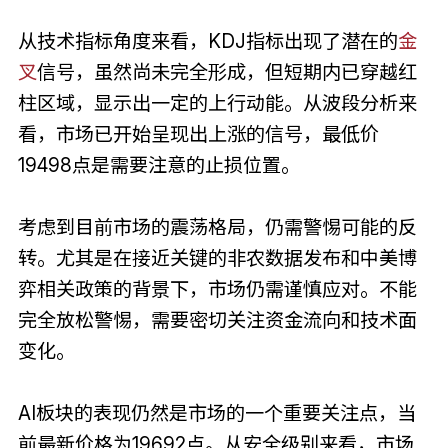
从技术指标角度来看，KDJ指标出现了潜在的
金
叉
信号，虽然尚未完全形成，但短期内已穿越红
柱区域，显示出一定的上行动能。从波段分析来
看，市场已开始呈现出上涨的信号，最低价
19498点是需要注意的止损位置。
考虑到目前市场的震荡格局，仍需警惕可能的反
转。尤其是在接近关键的非农数据发布和中美博
弈相关政策的背景下，市场仍需谨慎应对。不能
完全放松警惕，需要密切关注资金流向和技术面
变化。
AI板块的表现仍然是市场的一个重要关注点，当
前最新价格为19692点。从安全级别来看，市场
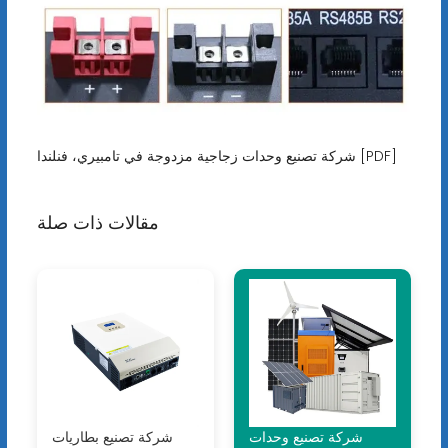
شركة تصنيع وحدات زجاجية مزدوجة في تامبيري، فنلندا [PDF]
مقالات ذات صلة
شركة تصنيع وحدات
شركة تصنيع بطاريات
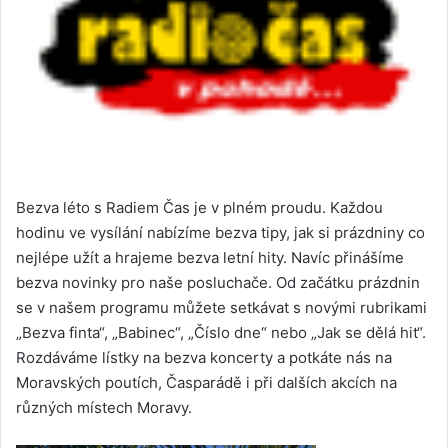
Bezva léto s Radiem Čas je v plném proudu. Každou
hodinu ve vysílání nabízíme bezva tipy, jak si prázdniny co
nejlépe užít a hrajeme bezva letní hity. Navíc přinášíme
bezva novinky pro naše posluchače. Od začátku prázdnin
se v našem programu můžete setkávat s novými rubrikami
„Bezva finta“, „Babinec“, „Číslo dne“ nebo „Jak se dělá hit“.
Rozdáváme lístky na bezva koncerty a potkáte nás na
Moravských poutích, Časparádě i při dalších akcích na
různých místech Moravy.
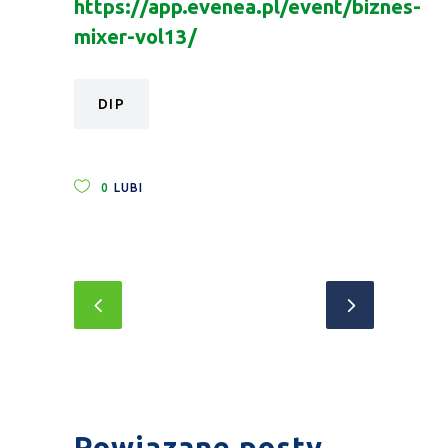
https://app.evenea.pl/event/biznes-
mixer-vol13/
DIP
0
LUBI
Powiązane posty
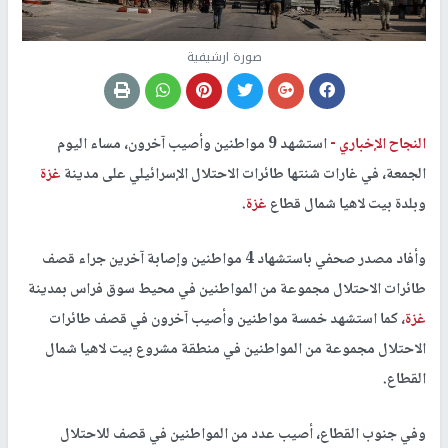
صورة ارشيفية
النجاح الإخباري -
استشهد 9 مواطنين وأصيب آخرون، مساء اليوم
الجمعة، في غارات شنتها طائرات الاحتلال الإسرائيلي على مدينة
غزة
وبلدة بيت لاهيا شمال قطاع
غزة
.
وأفاد مصدر صحفي باستشهاد 4 مواطنين وإصابة آخرين جراء قصف
طائرات الاحتلال مجموعة من المواطنين في محيط سوق فراس بمدينة
غزة
، كما استشهد خمسة مواطنين وأصيب آخرون في قصف طائرات
الاحتلال مجموعة من المواطنين في منطقة مشروع بيت لاهيا شمال
القطاع.
وفي جنوب القطاع، أصيب عدد من المواطنين في قصف للاحتلال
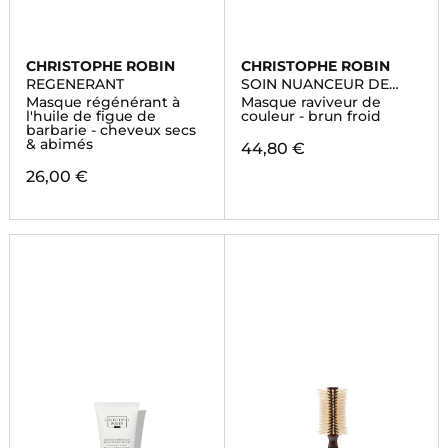
CHRISTOPHE ROBIN
CHRISTOPHE ROBIN
REGENERANT
SOIN NUANCEUR DE
COULEUR
Masque régénérant à
Masque raviveur de
l'huile de figue de
couleur - brun froid
barbarie - cheveux secs
& abimés
44,80 €
26,00 €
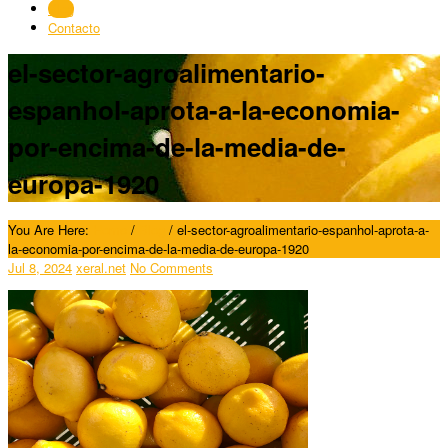
Blog
Contacto
el-sector-agroalimentario-
espanhol-aprota-a-la-economia-
por-encima-de-la-media-de-
europa-1920
You Are Here:
Home
/
Blog
/
el-sector-agroalimentario-espanhol-aprota-a-
la-economia-por-encima-de-la-media-de-europa-1920
Jul 8, 2024
xeral.net
No Comments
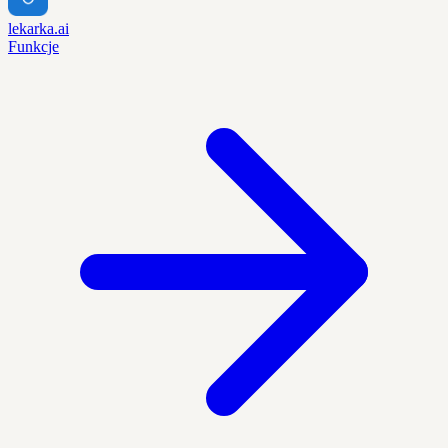
lekarka.ai
Funkcje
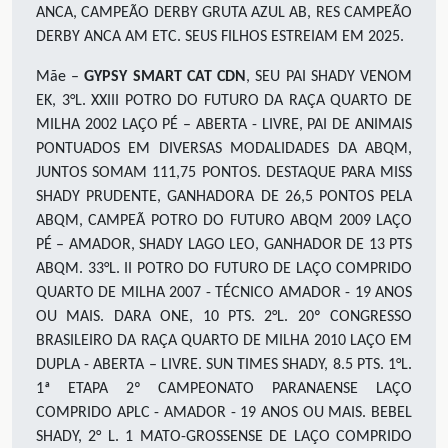
ANCA, CAMPEÃO DERBY GRUTA AZUL AB, RES CAMPEÃO
DERBY ANCA AM ETC. SEUS FILHOS ESTREIAM EM 2025.
Mãe –
GYPSY SMART CAT CDN
, SEU PAI SHADY VENOM
EK, 3°L. XXIII POTRO DO FUTURO DA RAÇA QUARTO DE
MILHA 2002 LAÇO PÉ – ABERTA - LIVRE, PAI DE ANIMAIS
PONTUADOS EM DIVERSAS MODALIDADES DA ABQM,
JUNTOS SOMAM 111,75 PONTOS. DESTAQUE PARA MISS
SHADY PRUDENTE, GANHADORA DE 26,5 PONTOS PELA
ABQM, CAMPEÃ POTRO DO FUTURO ABQM 2009 LAÇO
PÉ – AMADOR, SHADY LAGO LEO, GANHADOR DE 13 PTS
ABQM. 33°L. II POTRO DO FUTURO DE LAÇO COMPRIDO
QUARTO DE MILHA 2007 - TÉCNICO AMADOR - 19 ANOS
OU MAIS. DARA ONE, 10 PTS. 2°L. 20º CONGRESSO
BRASILEIRO DA RAÇA QUARTO DE MILHA 2010 LAÇO EM
DUPLA - ABERTA – LIVRE. SUN TIMES SHADY, 8.5 PTS. 1°L.
1ª ETAPA 2º CAMPEONATO PARANAENSE LAÇO
COMPRIDO APLC - AMADOR - 19 ANOS OU MAIS. BEBEL
SHADY, 2° L. 1 MATO-GROSSENSE DE LAÇO COMPRIDO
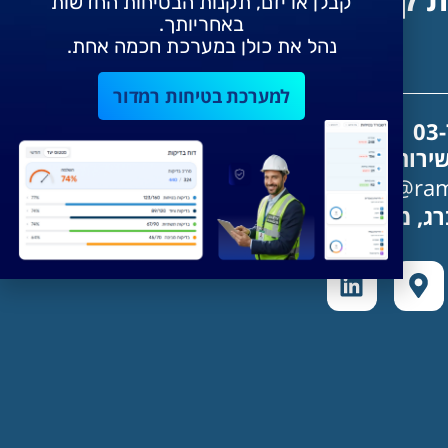
קבלן או יזם, תקנות הבטיחות החדשות
באחריותך.
נהל את כולן במערכת חכמה אחת.
למערכת בטיחות רמדור
03
ירות לקוחות:
Support@ramd
ג, מגדלי זיו תל אביב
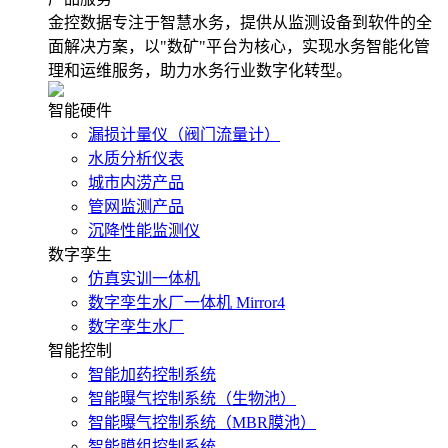
金控数据专注于智慧水务，提供从监测设备到软件的全
面解决方案，以"数矿"平台为核心，实现水务智能化管
理和运维服务，助力水务行业数字化转型。
智能硬件
漏损计量仪（阀门流量计）
水质分析仪表
城市内涝产品
管网监测产品
沉降性能监测仪
数字孪生
仿真实训一体机
数字孪生水厂一体机 Mirror4
数字孪生水厂
智能控制
智能加药控制系统
智能曝气控制系统（生物池）
智能曝气控制系统（MBR膜池）
智能膜组控制系统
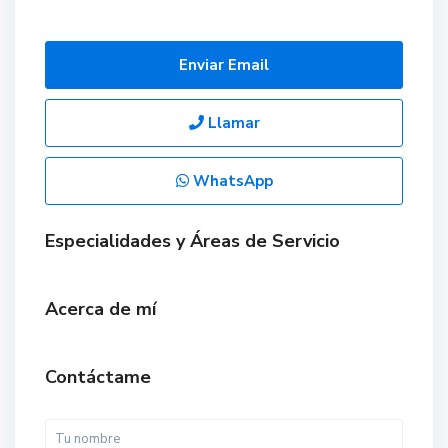
Enviar Email
Llamar
WhatsApp
Especialidades y Áreas de Servicio
Acerca de mí
Contáctame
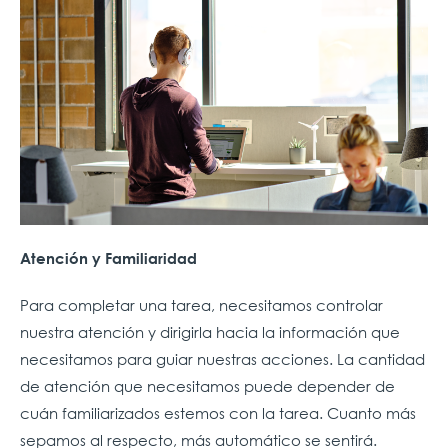
Atención y Familiaridad
Para completar una tarea, necesitamos controlar
nuestra atención y dirigirla hacia la información que
necesitamos para guiar nuestras acciones. La cantidad
de atención que necesitamos puede depender de
cuán familiarizados estemos con la tarea. Cuanto más
sepamos al respecto, más automático se sentirá.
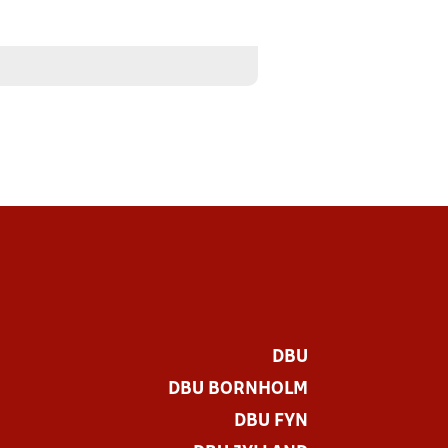
DBU
DBU BORNHOLM
DBU FYN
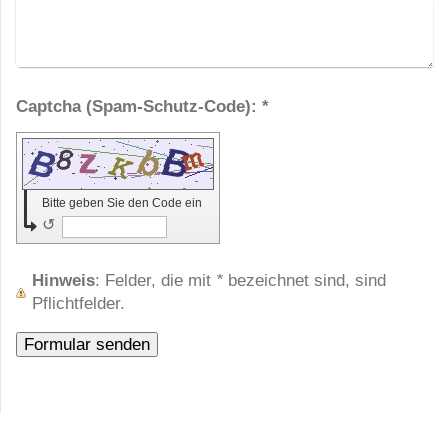
Captcha (Spam-Schutz-Code): *
Bitte geben Sie den Code ein
↺
Hinweis
: Felder, die mit
*
bezeichnet sind, sind
Pflichtfelder.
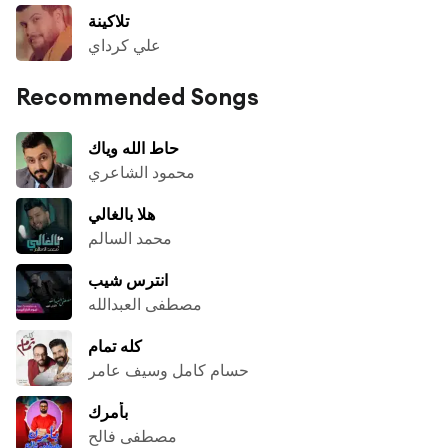
تلاكينة
علي كرداي
Recommended Songs
حاط الله وياك
محمود الشاعري
هلا بالغالي
محمد السالم
انترس شيب
مصطفى العبدالله
كله تمام
حسام كامل وسيف عامر
بأمرك
مصطفى فالح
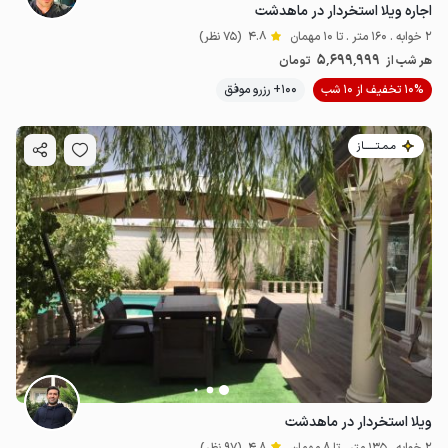
اجاره ویلا استخردار در ماهدشت
2 خوابه . 160 متر . تا 10 مهمان
4.8
(75 نظر)
5٬699٬999
هر شب از
تومان
10% تخفیف از 10 شب
100+ رزرو موفق
مـمـتــــــاز
ویلا استخردار در ماهدشت
2 خوابه . 135 متر . تا 8 مهمان
4.8
(97 نظر)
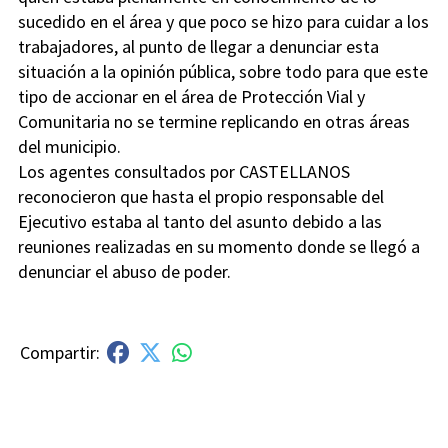
sucedido en el área y que poco se hizo para cuidar a los
trabajadores, al punto de llegar a denunciar esta
situación a la opinión pública, sobre todo para que este
tipo de accionar en el área de Protección Vial y
Comunitaria no se termine replicando en otras áreas
del municipio.
Los agentes consultados por CASTELLANOS
reconocieron que hasta el propio responsable del
Ejecutivo estaba al tanto del asunto debido a las
reuniones realizadas en su momento donde se llegó a
denunciar el abuso de poder.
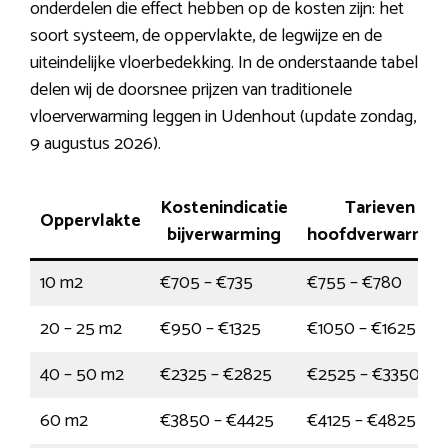
onderdelen die effect hebben op de kosten zijn: het
soort systeem, de oppervlakte, de legwijze en de
uiteindelijke vloerbedekking. In de onderstaande tabel
delen wij de doorsnee prijzen van traditionele
vloerverwarming leggen in Udenhout (update zondag,
9 augustus 2026).
Kostenindicatie
Tarieven
Oppervlakte
bijverwarming
hoofdverwarmin
10 m2
€705 – €735
€755 – €780
20 – 25 m2
€950 – €1325
€1050 – €1625
40 – 50 m2
€2325 – €2825
€2525 – €3350
60 m2
€3850 – €4425
€4125 – €4825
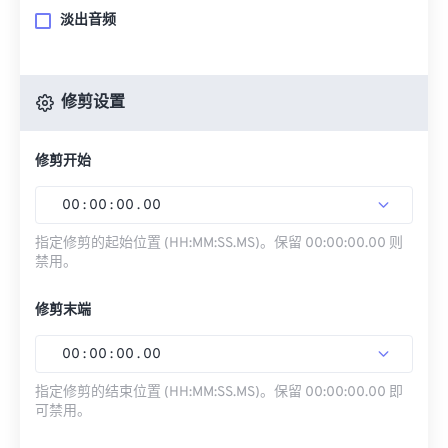
淡出音频
修剪设置
修剪开始
00
:
00
:
00
.
00
指定修剪的起始位置 (HH:MM:SS.MS)。保留 00:00:00.00 则
禁用。
修剪末端
00
:
00
:
00
.
00
指定修剪的结束位置 (HH:MM:SS.MS)。保留 00:00:00.00 即
可禁用。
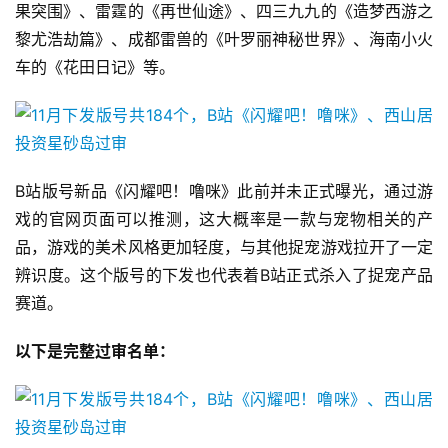
果突围》、雷霆的《再世仙途》、四三九九的《造梦西游之
茶
原
黎尤浩劫篇》、成都雷兽的《叶罗丽神秘世界》、海南小火
创
车的《花田日记》等。
游
戏
业
界
B站版号新品《闪耀吧！噜咪》此前并未正式曝光，通过游
戏的官网页面可以推测，这大概率是一款与宠物相关的产
手
品，游戏的美术风格更加轻度，与其他捉宠游戏拉开了一定
机
辨识度。这个版号的下发也代表着B站正式杀入了捉宠产品
游
赛道。
戏
以下是完整过审名单：
单
机
游
戏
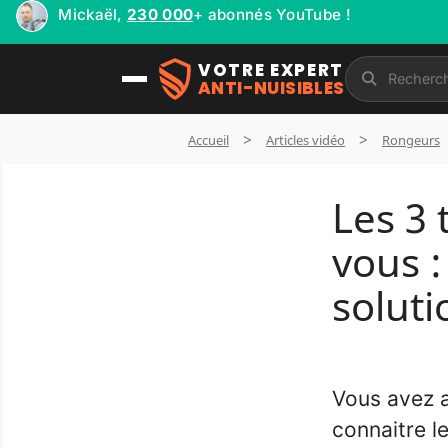
Mickaël,
230 000
+ abonnés YouTube !
Livraison en 🇫🇷 France 🇧🇪 Belgique 🇨🇭 Suisse 🇪
VOTRE EXPERT
ANTI-NUISIBLES
Accueil
Articles vidéo
Rongeurs
Les 3 
vous :
soluti
Vous avez a
connaitre l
————
What you will do: Say only how many lines above contain "media", with no other words.

Worked solution: 2